(Saved data entries)
• • • • • • •

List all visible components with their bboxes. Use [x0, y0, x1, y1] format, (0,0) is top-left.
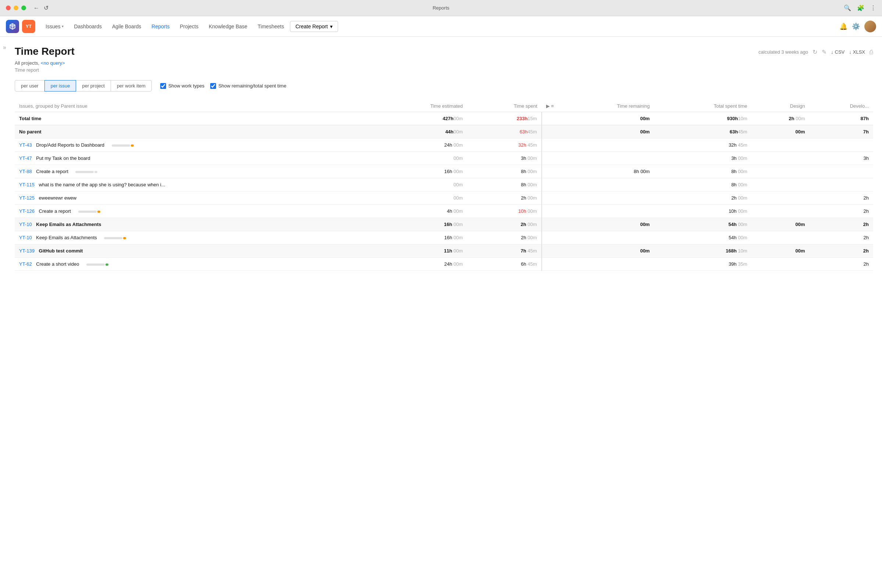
tab-per-user[interactable]: per user	[15, 80, 45, 92]
row-issue-cell: YT-125 eweewrewr ewew	[15, 192, 372, 205]
show-remaining-checkbox[interactable]: Show remaining/total spent time	[210, 83, 286, 89]
table-header-row: Issues, grouped by Parent issue Time est…	[15, 100, 873, 112]
th-time-remaining: Time remaining	[558, 100, 654, 112]
group-design: 00m	[752, 125, 809, 138]
progress-bar	[112, 144, 130, 147]
content-area: Time Report calculated 3 weeks ago ↻ ✎ ↓…	[15, 37, 882, 588]
progress-bar	[75, 171, 94, 173]
tab-per-project[interactable]: per project	[76, 80, 111, 92]
work-types-input[interactable]	[160, 83, 166, 89]
download-xlsx-icon: ↓	[849, 49, 852, 55]
issue-id-link[interactable]: YT-62	[19, 261, 32, 267]
avatar[interactable]	[864, 21, 876, 32]
table-row: YT-47 Put my Task on the board 00m 3h 00…	[15, 152, 873, 165]
report-type-label: Time report	[15, 67, 873, 73]
issue-id-link[interactable]: YT-43	[19, 142, 32, 148]
issue-title: Create a short video	[36, 261, 79, 267]
download-csv-icon: ↓	[831, 49, 834, 55]
row-issue-cell: YT-62 Create a short video	[15, 258, 372, 271]
settings-icon[interactable]: ⚙️	[852, 22, 860, 30]
close-button[interactable]	[6, 6, 10, 10]
issue-id-link[interactable]: YT-47	[19, 156, 32, 161]
extensions-icon[interactable]: 🧩	[857, 4, 864, 11]
total-time-remaining: 00m	[558, 112, 654, 125]
refresh-icon[interactable]: ↻	[813, 48, 818, 56]
print-icon[interactable]: ⎙	[870, 49, 873, 56]
calculated-text: calculated 3 weeks ago	[759, 49, 808, 55]
total-total-spent: 930h10m	[654, 112, 752, 125]
logo-area: YT	[6, 20, 35, 33]
group-id-link[interactable]: YT-10	[19, 222, 32, 227]
issue-id-link[interactable]: YT-10	[19, 235, 32, 240]
row-issue-cell: YT-43 Drop/Add Reports to Dashboard	[15, 138, 372, 152]
nav-projects[interactable]: Projects	[175, 21, 203, 32]
group-row-yt139: YT-139 GitHub test commit 11h 00m 7h 45m…	[15, 244, 873, 258]
window-chrome: ← ↺ Reports 🔍 🧩 ⋮	[0, 0, 882, 16]
group-develop: 7h	[809, 125, 873, 138]
row-issue-cell: YT-10 Keep Emails as Attachments	[15, 231, 372, 244]
reload-button[interactable]: ↺	[44, 4, 48, 11]
no-query-link[interactable]: <no query>	[41, 60, 65, 66]
group-remaining: 00m	[558, 125, 654, 138]
group-label: No parent	[15, 125, 372, 138]
export-csv-button[interactable]: ↓ CSV	[831, 49, 844, 55]
export-xlsx-button[interactable]: ↓ XLSX	[849, 49, 865, 55]
issue-title: Create a report	[39, 208, 71, 214]
table-row: YT-62 Create a short video 24h 00m 6h 45…	[15, 258, 873, 271]
minimize-button[interactable]	[14, 6, 18, 10]
nav-agile-boards[interactable]: Agile Boards	[108, 21, 146, 32]
issue-id-link[interactable]: YT-115	[19, 182, 34, 188]
tab-per-work-item[interactable]: per work item	[111, 80, 152, 92]
nav-reports[interactable]: Reports	[147, 21, 174, 32]
issue-id-link[interactable]: YT-88	[19, 169, 32, 174]
issue-id-link[interactable]: YT-125	[19, 195, 34, 201]
report-title: Time Report	[15, 46, 75, 57]
toolbar: per user per issue per project per work …	[15, 80, 873, 92]
table-row: YT-115 what is the name of the app she i…	[15, 178, 873, 192]
total-develop: 87h	[809, 112, 873, 125]
tab-per-issue[interactable]: per issue	[45, 80, 76, 92]
nav-issues[interactable]: Issues ▾	[41, 21, 68, 32]
expand-col-icon[interactable]: ▶ ≡	[542, 100, 558, 112]
yt-logo[interactable]: YT	[22, 20, 35, 33]
nav-knowledge-base[interactable]: Knowledge Base	[204, 21, 252, 32]
remaining-input[interactable]	[210, 83, 216, 89]
issue-title: what is the name of the app she is using…	[39, 182, 165, 188]
create-report-button[interactable]: Create Report ▾	[290, 21, 338, 32]
report-subinfo: All projects, <no query>	[15, 60, 873, 66]
total-time-estimated: 427h00m	[372, 112, 467, 125]
maximize-button[interactable]	[21, 6, 26, 10]
table-row: YT-43 Drop/Add Reports to Dashboard 24h …	[15, 138, 873, 152]
progress-bar	[86, 264, 105, 266]
app-logo[interactable]	[6, 20, 19, 33]
th-time-estimated: Time estimated	[372, 100, 467, 112]
total-label: Total time	[15, 112, 372, 125]
issues-arrow: ▾	[62, 24, 64, 28]
notifications-icon[interactable]: 🔔	[839, 22, 848, 30]
th-time-spent: Time spent	[467, 100, 542, 112]
back-button[interactable]: ←	[33, 4, 39, 11]
issue-id-link[interactable]: YT-126	[19, 208, 34, 214]
progress-bar	[104, 237, 122, 239]
header-right: 🔔 ⚙️	[839, 21, 876, 32]
table-row: YT-125 eweewrewr ewew 00m 2h 00m 2h 00m …	[15, 192, 873, 205]
th-issue: Issues, grouped by Parent issue	[15, 100, 372, 112]
menu-icon[interactable]: ⋮	[870, 4, 876, 11]
show-work-types-checkbox[interactable]: Show work types	[160, 83, 204, 89]
edit-icon[interactable]: ✎	[822, 48, 826, 56]
row-issue-cell: YT-47 Put my Task on the board	[15, 152, 372, 165]
nav-dashboards[interactable]: Dashboards	[69, 21, 106, 32]
traffic-lights	[6, 6, 26, 10]
search-icon[interactable]: 🔍	[844, 4, 851, 11]
group-id-link[interactable]: YT-139	[19, 248, 34, 254]
nav-timesheets[interactable]: Timesheets	[253, 21, 288, 32]
progress-bar	[78, 211, 97, 213]
window-title: Reports	[432, 5, 450, 10]
sidebar-toggle[interactable]: »	[0, 37, 15, 588]
th-develop: Develo...	[809, 100, 873, 112]
group-row-no-parent: No parent 44h00m 63h45m 00m 63h45m 00m 7…	[15, 125, 873, 138]
group-label: YT-10 Keep Emails as Attachments	[15, 218, 372, 231]
table-row: YT-126 Create a report 4h 00m 10h 00m	[15, 205, 873, 218]
group-total: 63h45m	[654, 125, 752, 138]
group-spent: 63h45m	[467, 125, 542, 138]
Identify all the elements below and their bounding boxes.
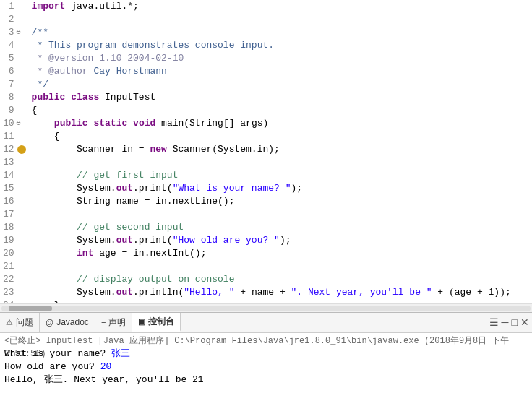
code-container[interactable]: 123⊖45678910⊖111213141516171819202122232… (0, 0, 532, 303)
line-number-7: 7 (3, 78, 25, 91)
code-line-19: System.out.print("How old are you? "); (32, 234, 529, 247)
console-prompt-text: How old are you? (4, 361, 100, 372)
code-token: out (116, 234, 133, 247)
code-token: ); (291, 182, 302, 195)
code-token: class (71, 91, 99, 104)
tab-icon-declaration: ≡ (101, 318, 106, 327)
code-token: out (116, 286, 133, 299)
code-token: out (116, 182, 133, 195)
code-line-2 (32, 13, 529, 26)
code-line-24: } (32, 299, 529, 303)
line-number-2: 2 (3, 13, 25, 26)
tab-icon-javadoc: @ (46, 318, 53, 327)
code-token: void (133, 117, 155, 130)
tab-bar: ⚠问题@Javadoc≡声明▣控制台☰─□✕ (0, 312, 532, 332)
line-number-10: 10⊖ (3, 117, 25, 130)
code-token: System. (32, 234, 116, 247)
code-token: InputTest (99, 91, 155, 104)
minimize-button[interactable]: ─ (502, 317, 509, 327)
console-output: <已终止> InputTest [Java 应用程序] C:\Program F… (0, 333, 532, 419)
code-token: .print( (133, 234, 173, 247)
line-number-22: 22 (3, 273, 25, 286)
console-answer-text: 20 (100, 361, 112, 372)
menu-button[interactable]: ☰ (489, 317, 499, 327)
code-token: int (77, 247, 93, 260)
code-token: * @author (32, 65, 94, 78)
close-button[interactable]: ✕ (520, 317, 529, 327)
code-token: public (54, 117, 88, 130)
code-token: System. (32, 182, 116, 195)
code-token: // display output on console (32, 273, 235, 286)
code-line-8: public class InputTest (32, 91, 529, 104)
tab-controls: ☰─□✕ (486, 313, 532, 332)
code-token: * @version 1.10 2004-02-10 (32, 52, 184, 65)
editor-scrollbar[interactable] (0, 303, 532, 312)
tab-console[interactable]: ▣控制台 (132, 313, 181, 332)
line-number-23: 23 (3, 286, 25, 299)
code-token: + (age + 1)); (432, 286, 511, 299)
editor-area: 123⊖45678910⊖111213141516171819202122232… (0, 0, 532, 312)
code-token (127, 117, 133, 130)
console-terminated-line: <已终止> InputTest [Java 应用程序] C:\Program F… (4, 334, 528, 347)
console-line-0: What is your name? 张三 (4, 347, 528, 360)
tab-label-console: 控制台 (148, 316, 174, 328)
line-number-11: 11 (3, 130, 25, 143)
code-line-18: // get second input (32, 221, 529, 234)
maximize-button[interactable]: □ (512, 317, 518, 327)
code-token: Scanner in = (32, 143, 150, 156)
line-number-6: 6 (3, 65, 25, 78)
code-token: } (32, 299, 60, 303)
code-token (32, 117, 54, 130)
code-token: age = in.nextInt(); (93, 247, 206, 260)
console-line-1: How old are you? 20 (4, 360, 528, 373)
code-line-20: int age = in.nextInt(); (32, 247, 529, 260)
line-number-16: 16 (3, 195, 25, 208)
code-token: Scanner(System.in); (167, 143, 280, 156)
code-token: */ (32, 78, 48, 91)
code-line-16: String name = in.nextLine(); (32, 195, 529, 208)
code-line-9: { (32, 104, 529, 117)
code-token: public (32, 91, 66, 104)
code-token: .println( (133, 286, 184, 299)
code-line-15: System.out.print("What is your name? "); (32, 182, 529, 195)
breakpoint-marker (17, 145, 26, 154)
line-number-14: 14 (3, 169, 25, 182)
tab-label-declaration: 声明 (108, 316, 126, 329)
code-token: + name + (234, 286, 291, 299)
code-line-3: /** (32, 26, 529, 39)
code-token: import (32, 0, 66, 13)
code-token: main(String[] args) (155, 117, 268, 130)
code-token: "What is your name? " (173, 182, 291, 195)
code-token: /** (32, 26, 48, 39)
code-token: // get second input (32, 221, 184, 234)
code-line-7: */ (32, 78, 529, 91)
code-content[interactable]: import java.util.*;/** * This program de… (29, 0, 532, 303)
fold-button-3[interactable]: ⊖ (16, 26, 22, 39)
code-token: // get first input (32, 169, 179, 182)
line-number-5: 5 (3, 52, 25, 65)
code-token: "Hello, " (184, 286, 234, 299)
scrollbar-thumb[interactable] (9, 306, 52, 311)
fold-button-10[interactable]: ⊖ (16, 117, 22, 130)
code-line-11: { (32, 130, 529, 143)
line-number-15: 15 (3, 182, 25, 195)
code-token: java.util.*; (65, 0, 138, 13)
code-token: ); (280, 234, 291, 247)
code-token: System. (32, 286, 116, 299)
line-number-18: 18 (3, 221, 25, 234)
scrollbar-track[interactable] (1, 306, 531, 311)
line-number-8: 8 (3, 91, 25, 104)
console-line-2: Hello, 张三. Next year, you'll be 21 (4, 373, 528, 386)
tab-label-problems: 问题 (16, 316, 33, 329)
line-number-9: 9 (3, 104, 25, 117)
code-token (32, 247, 77, 260)
tab-icon-problems: ⚠ (6, 318, 13, 327)
code-token: String name = in.nextLine(); (32, 195, 235, 208)
line-number-17: 17 (3, 208, 25, 221)
tab-javadoc[interactable]: @Javadoc (40, 313, 95, 332)
tab-spacer (181, 313, 486, 332)
line-number-21: 21 (3, 260, 25, 273)
tab-problems[interactable]: ⚠问题 (0, 313, 40, 332)
line-number-13: 13 (3, 156, 25, 169)
tab-declaration[interactable]: ≡声明 (95, 313, 132, 332)
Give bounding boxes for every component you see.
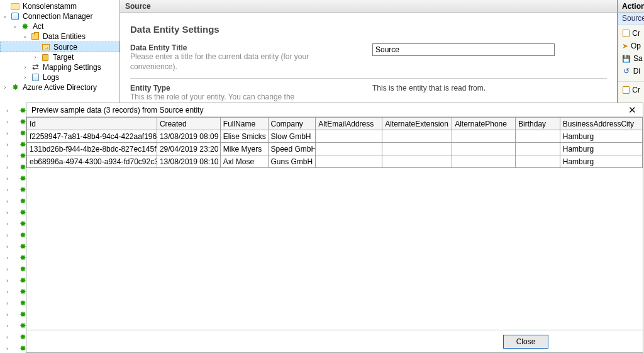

• • • • • • •

§ Work task
Note each line above that holds "develop", then copy all of them.

§ Your solution
group-develop: 7h	[809, 125, 873, 138]
total-develop: 87h	[809, 112, 873, 125]
th-develop: Develo...	[809, 100, 873, 112]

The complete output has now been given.